Heathrow terminal five because they have facials and messages in the duty free while you wait… The best (that makes me sounds so spoilt, but it’s a welcome treat before or after long awful flights!) And Johanesburg airport… I was at the airport during the world cup when South Africa played France. When Bafana Bafana scored a goal, a group of traditional Zulu dancers busted out in the duty free, and did this fantastic animated dance. Where else in the world are you going to experience that between all the designer stores!
Q. Tell us about some of the charity works you are involved in and their tangible benefits? What is Sunchild Productions, your involvement with them and how are you encouraging/supporting social entrepreneurship rather than direct financial aid to those in need?
Well the gallery work, helps fine artists and all of the people they support and train.

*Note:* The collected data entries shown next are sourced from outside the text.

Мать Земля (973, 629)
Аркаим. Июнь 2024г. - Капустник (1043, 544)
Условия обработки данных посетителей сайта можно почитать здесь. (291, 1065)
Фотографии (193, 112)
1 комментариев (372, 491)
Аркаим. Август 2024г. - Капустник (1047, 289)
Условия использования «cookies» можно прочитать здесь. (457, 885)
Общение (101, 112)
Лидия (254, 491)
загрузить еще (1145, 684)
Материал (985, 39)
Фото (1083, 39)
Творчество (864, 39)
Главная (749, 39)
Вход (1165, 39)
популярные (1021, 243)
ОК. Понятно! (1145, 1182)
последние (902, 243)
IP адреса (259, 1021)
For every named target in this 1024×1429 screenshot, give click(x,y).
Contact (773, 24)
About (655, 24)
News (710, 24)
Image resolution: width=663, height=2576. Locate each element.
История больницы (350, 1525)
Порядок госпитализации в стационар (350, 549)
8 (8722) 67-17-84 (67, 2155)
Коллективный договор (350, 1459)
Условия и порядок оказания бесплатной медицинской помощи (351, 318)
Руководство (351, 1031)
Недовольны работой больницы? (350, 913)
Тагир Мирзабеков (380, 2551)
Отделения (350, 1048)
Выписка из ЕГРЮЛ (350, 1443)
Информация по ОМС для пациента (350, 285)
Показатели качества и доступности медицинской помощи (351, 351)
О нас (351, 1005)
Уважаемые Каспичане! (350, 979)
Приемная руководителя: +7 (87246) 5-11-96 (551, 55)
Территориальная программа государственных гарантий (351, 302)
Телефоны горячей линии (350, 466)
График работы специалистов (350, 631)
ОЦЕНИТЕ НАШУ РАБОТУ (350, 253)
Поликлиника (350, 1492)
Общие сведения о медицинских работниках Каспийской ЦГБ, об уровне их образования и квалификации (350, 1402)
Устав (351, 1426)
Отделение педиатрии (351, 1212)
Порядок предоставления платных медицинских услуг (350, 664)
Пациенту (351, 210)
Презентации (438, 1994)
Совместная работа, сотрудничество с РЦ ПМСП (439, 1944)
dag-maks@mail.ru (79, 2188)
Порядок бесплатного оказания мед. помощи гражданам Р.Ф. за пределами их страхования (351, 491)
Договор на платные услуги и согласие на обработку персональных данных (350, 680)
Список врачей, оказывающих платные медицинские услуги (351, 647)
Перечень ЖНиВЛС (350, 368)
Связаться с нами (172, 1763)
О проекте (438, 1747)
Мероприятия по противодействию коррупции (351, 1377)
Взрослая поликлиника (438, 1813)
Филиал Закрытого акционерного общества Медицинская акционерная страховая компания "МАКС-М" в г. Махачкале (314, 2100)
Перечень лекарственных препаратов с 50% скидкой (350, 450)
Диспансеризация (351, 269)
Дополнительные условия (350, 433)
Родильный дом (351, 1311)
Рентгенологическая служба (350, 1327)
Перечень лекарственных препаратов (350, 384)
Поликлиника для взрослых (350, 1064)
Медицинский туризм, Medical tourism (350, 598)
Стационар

By buying their work, you help artists in Africa have a sustainable income and support the educational work they do. As there are few formal art schools, artists take on many apprentices who in turn learn a productive vocation, so supporting the artists is imperative. In the future I aim to make films in Africa as well, similar to the “Nos In Cinema” model used in Brazil to create films like City of God. I’d like to use children and all local crews to build a small film industry in my part of the world. This provides work, a vocation, and a whole new product in this part of the world. Dambiso Moyo writes about dead aid, and the importance of entrepreneurship rather than aid; creating viable industries that people can work in, rather than constant charities that create dependence. I think this is a crucial step forward in development work in Africa, and I hope through the industry I’m most passionate about we can also make a difference.
Q. I’ve been to Africa a number of times but not yet to Zambia. Zambia’s wildlife and Victoria Falls look amazing. For any of our readers who are planning a trip to Africa perhaps you can convince them to choose Zambia – in addition to the wildlife and the falls what are some other must see attractions or activities in Zambia?
All the national parks are incredible, North Luangwa, South Luangwa, Lower Zambezi… And if you can, try Safari by air at sunset to really see all the herds, or on horseback to feel like you’re part of the wildlife. For the adventurous types, there’s bungi jumping and white water rafting at Victoria Falls and for those who enjoy something more relaxed, a historical a visit to Shiwa Ngandu is a must. Its colonial a mansion built up in the North by a somewhat eccentric English Gentleman, which has been converted into lodge. It’s a fascinating account of the colonial period in Zambia… Zambia has endless waterfalls all over the country- a real life Pandora. If you head North stop at Kudalila Falls, it’s a magical place!
Q. Since you now spend time in Los Angeles – what are some of your favorite activities and or places to visit in or around the city?
All the little indie cinemas, I love the New Beverly Cinema with fresh popcorn and tees; they play all sorts of the old movies. And I love hiking in the hills here, its wonderful to have space and trees again after two years in New York, I try to take advantage of that whenever I can!
Born and raised in Lusaka, Zambia to a Swiss German father and Zambian mother Gloria left to pursue acting training at Oxford School of Drama after high school. After completing the foundation course at OSD, she read International Relations at Brown University. There she participated in several theatrical productions, including The Seagull, Romeo and Juliet, Anna in the Tropics, The Trial and The Greeks.
In her senior year she wrote and acted in the one woman show My True North, as part of her final undergraduate acting work. The solo show was performed at both the Strasburg Studio at Brown University and later in New York at the Geraldine Page Institute. After graduating she moved to New York and continued working in theatre performing in The Vagina Monologues, and later with Nigerian actress and director Okwui Okpowalisi in Pent Up: a Revenge Dance and PS 122. She continues to work in film and theatre in New York and Los Angeles, and is currently preparing for the role of Venronica in Valley Song by Athol Fughard, which will be performed at the Electric Lodge Theatre in Venice, Los Angeles.